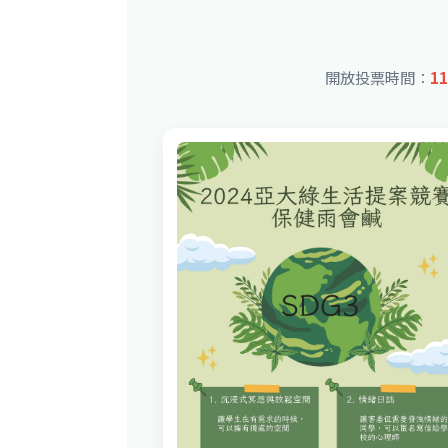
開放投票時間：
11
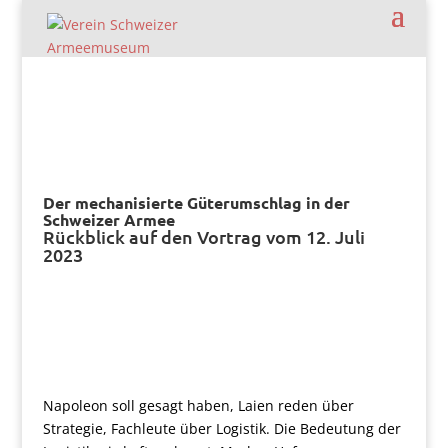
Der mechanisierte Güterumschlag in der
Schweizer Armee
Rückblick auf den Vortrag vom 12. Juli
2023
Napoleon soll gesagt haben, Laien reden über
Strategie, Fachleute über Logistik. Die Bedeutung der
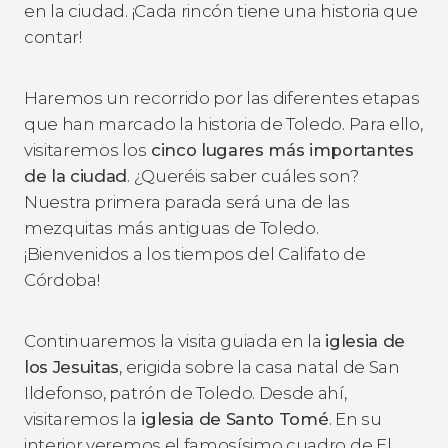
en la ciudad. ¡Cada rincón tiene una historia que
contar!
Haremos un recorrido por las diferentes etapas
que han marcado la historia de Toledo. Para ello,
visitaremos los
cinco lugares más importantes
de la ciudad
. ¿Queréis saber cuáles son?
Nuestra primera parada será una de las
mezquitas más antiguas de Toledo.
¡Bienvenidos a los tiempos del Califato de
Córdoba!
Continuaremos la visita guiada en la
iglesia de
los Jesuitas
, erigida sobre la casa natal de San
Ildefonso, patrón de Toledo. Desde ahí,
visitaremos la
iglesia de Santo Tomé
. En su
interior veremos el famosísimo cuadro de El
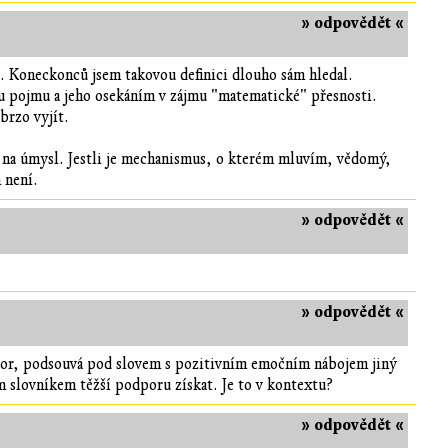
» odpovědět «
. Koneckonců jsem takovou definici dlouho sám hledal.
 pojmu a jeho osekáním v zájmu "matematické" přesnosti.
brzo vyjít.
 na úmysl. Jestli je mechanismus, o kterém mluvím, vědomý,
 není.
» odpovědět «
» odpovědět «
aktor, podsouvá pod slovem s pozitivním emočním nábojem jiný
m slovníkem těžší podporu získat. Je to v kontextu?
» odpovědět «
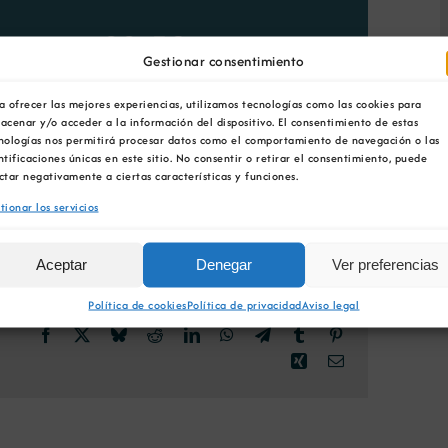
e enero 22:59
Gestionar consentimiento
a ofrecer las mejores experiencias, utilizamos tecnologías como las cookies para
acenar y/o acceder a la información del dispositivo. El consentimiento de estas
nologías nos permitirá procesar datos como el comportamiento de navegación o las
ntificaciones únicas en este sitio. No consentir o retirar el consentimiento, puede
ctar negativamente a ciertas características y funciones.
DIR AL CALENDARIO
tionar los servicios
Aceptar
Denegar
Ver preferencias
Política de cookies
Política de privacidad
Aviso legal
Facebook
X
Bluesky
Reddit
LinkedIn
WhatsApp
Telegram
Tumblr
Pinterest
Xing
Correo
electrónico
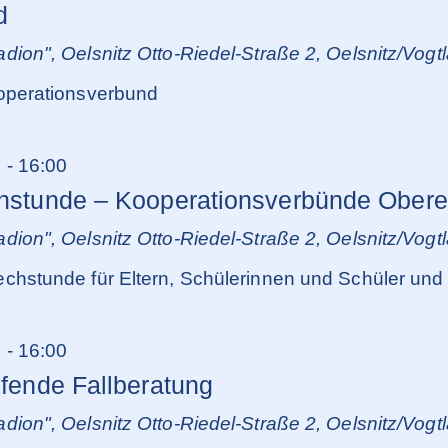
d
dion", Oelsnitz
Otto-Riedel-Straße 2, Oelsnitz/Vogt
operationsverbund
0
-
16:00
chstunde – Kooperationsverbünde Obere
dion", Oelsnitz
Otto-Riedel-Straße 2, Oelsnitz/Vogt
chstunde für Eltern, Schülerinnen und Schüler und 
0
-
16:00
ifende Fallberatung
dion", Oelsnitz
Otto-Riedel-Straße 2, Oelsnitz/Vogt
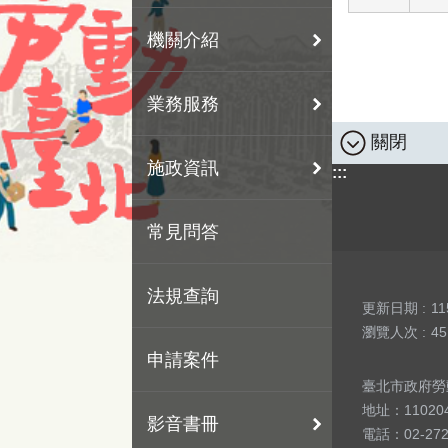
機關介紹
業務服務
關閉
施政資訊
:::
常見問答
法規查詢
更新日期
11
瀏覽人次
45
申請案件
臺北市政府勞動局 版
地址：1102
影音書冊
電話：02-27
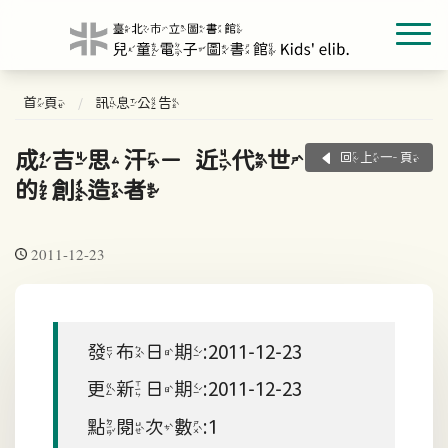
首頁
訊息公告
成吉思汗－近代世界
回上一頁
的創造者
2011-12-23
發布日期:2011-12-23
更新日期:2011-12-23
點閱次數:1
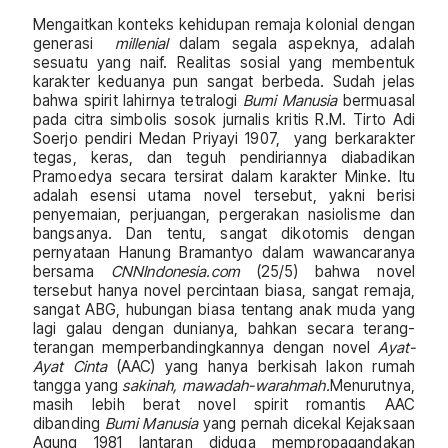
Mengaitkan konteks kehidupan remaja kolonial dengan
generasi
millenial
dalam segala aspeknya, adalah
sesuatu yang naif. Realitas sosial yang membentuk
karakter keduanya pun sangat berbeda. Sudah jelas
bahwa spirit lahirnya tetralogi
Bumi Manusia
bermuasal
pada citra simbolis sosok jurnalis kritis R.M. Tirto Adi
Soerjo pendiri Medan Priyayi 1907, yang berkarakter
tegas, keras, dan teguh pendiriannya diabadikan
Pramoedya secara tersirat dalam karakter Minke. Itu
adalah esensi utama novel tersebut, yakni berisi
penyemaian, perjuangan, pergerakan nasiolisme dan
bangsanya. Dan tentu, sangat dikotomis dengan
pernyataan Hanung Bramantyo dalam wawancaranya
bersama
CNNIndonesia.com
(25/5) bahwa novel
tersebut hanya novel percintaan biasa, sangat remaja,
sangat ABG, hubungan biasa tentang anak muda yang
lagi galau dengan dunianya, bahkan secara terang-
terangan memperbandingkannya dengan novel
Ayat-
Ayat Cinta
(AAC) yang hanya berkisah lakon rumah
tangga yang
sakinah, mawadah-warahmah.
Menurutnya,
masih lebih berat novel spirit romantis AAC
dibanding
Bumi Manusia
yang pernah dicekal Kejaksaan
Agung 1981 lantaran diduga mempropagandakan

---

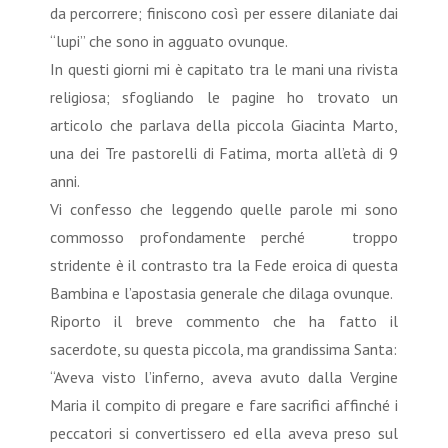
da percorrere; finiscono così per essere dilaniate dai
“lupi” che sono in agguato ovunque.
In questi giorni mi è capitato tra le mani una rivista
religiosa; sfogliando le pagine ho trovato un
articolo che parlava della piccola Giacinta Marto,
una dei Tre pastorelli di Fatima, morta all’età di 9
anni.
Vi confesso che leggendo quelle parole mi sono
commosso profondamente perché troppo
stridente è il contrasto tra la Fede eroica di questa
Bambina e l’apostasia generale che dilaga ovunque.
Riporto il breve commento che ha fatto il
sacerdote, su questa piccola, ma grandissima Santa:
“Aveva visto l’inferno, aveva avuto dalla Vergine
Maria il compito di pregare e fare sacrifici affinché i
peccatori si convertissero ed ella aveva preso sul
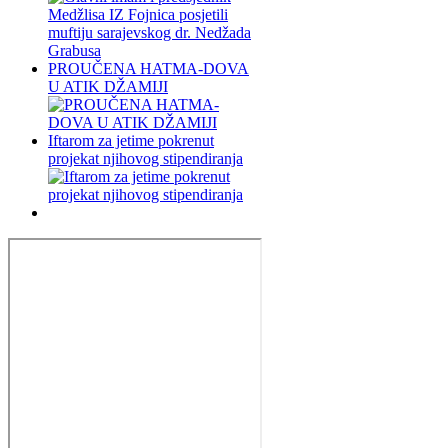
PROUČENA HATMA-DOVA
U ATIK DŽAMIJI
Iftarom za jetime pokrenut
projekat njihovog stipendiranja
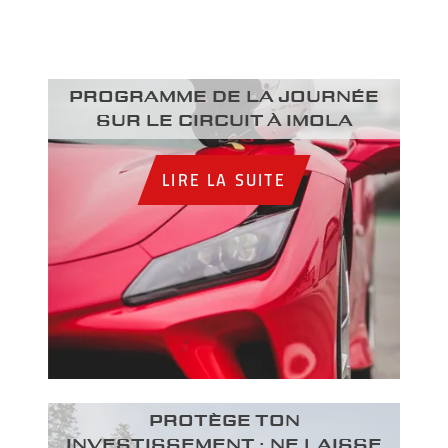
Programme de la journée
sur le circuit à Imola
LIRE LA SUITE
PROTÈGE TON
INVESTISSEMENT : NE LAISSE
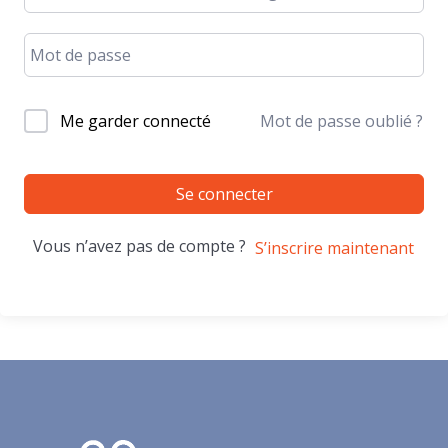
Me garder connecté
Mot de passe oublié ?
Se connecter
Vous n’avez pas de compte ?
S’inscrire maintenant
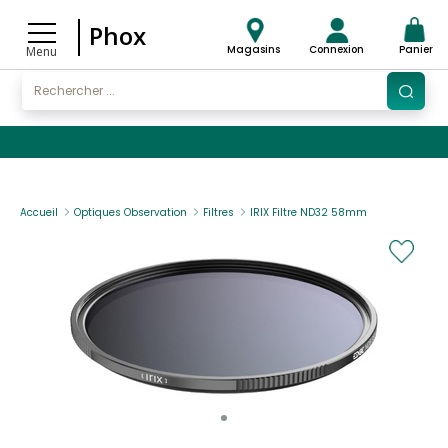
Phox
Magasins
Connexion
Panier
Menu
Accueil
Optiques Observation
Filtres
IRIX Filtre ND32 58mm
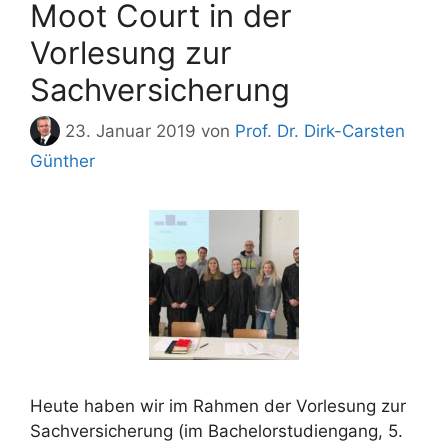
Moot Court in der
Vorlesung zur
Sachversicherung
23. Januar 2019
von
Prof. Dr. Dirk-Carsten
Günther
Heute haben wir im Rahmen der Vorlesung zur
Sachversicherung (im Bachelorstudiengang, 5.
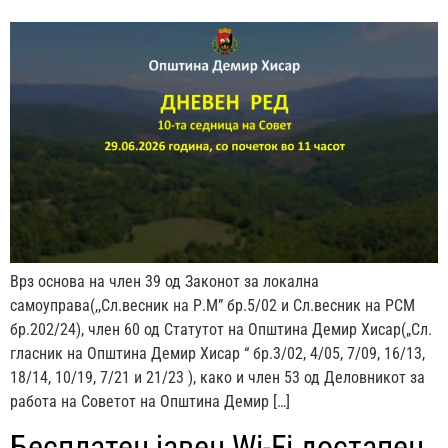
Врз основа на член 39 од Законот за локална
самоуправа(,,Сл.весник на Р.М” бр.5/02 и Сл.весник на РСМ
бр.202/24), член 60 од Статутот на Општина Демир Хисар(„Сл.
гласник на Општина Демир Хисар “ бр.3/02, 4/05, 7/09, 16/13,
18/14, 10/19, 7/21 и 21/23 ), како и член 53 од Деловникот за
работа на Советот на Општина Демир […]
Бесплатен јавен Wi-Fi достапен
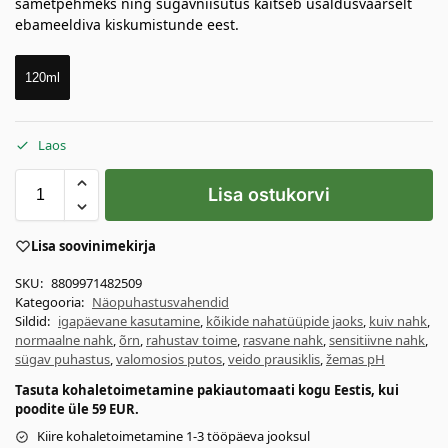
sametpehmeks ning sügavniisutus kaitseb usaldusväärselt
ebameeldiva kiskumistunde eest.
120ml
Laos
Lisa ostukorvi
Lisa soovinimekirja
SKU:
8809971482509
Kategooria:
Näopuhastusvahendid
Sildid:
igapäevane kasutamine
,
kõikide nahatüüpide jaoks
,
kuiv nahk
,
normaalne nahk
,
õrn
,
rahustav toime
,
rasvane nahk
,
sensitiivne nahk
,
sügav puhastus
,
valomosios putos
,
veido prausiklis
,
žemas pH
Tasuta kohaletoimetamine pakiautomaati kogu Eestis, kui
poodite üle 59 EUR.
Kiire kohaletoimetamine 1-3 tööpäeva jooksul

* * *

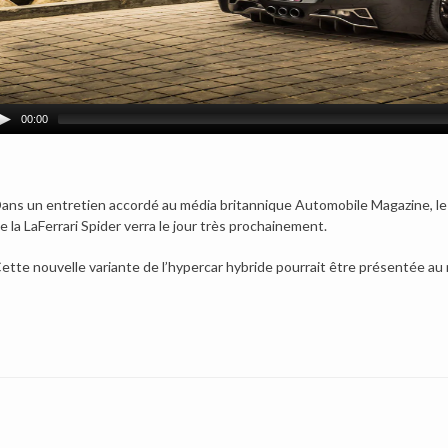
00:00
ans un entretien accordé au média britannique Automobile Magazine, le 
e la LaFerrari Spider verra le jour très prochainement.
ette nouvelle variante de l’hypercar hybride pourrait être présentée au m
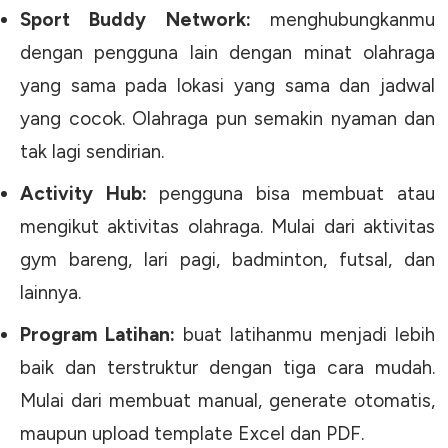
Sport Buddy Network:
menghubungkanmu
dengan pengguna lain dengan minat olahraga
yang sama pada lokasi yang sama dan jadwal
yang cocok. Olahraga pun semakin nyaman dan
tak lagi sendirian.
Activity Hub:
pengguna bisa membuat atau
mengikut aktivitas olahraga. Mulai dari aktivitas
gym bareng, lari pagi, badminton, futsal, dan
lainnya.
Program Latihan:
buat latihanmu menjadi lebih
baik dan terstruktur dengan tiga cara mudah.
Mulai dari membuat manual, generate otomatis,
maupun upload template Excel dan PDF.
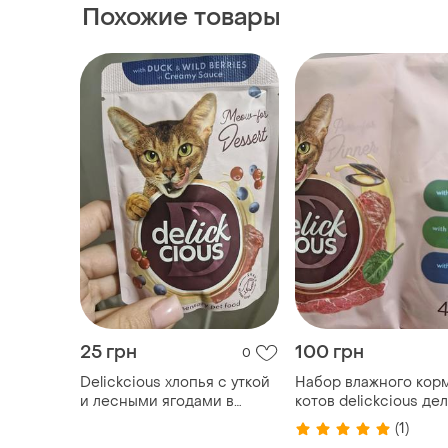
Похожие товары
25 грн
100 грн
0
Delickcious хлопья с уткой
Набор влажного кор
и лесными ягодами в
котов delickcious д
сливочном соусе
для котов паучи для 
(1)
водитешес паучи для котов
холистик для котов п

§ **Task objective**: Each line of the listing above that contains the word "über" is to be copied.

§ **Solution to the problem**:
Napoleon soll gesagt haben, Laien reden über
Strategie, Fachleute über Logistik. Die Bedeutung der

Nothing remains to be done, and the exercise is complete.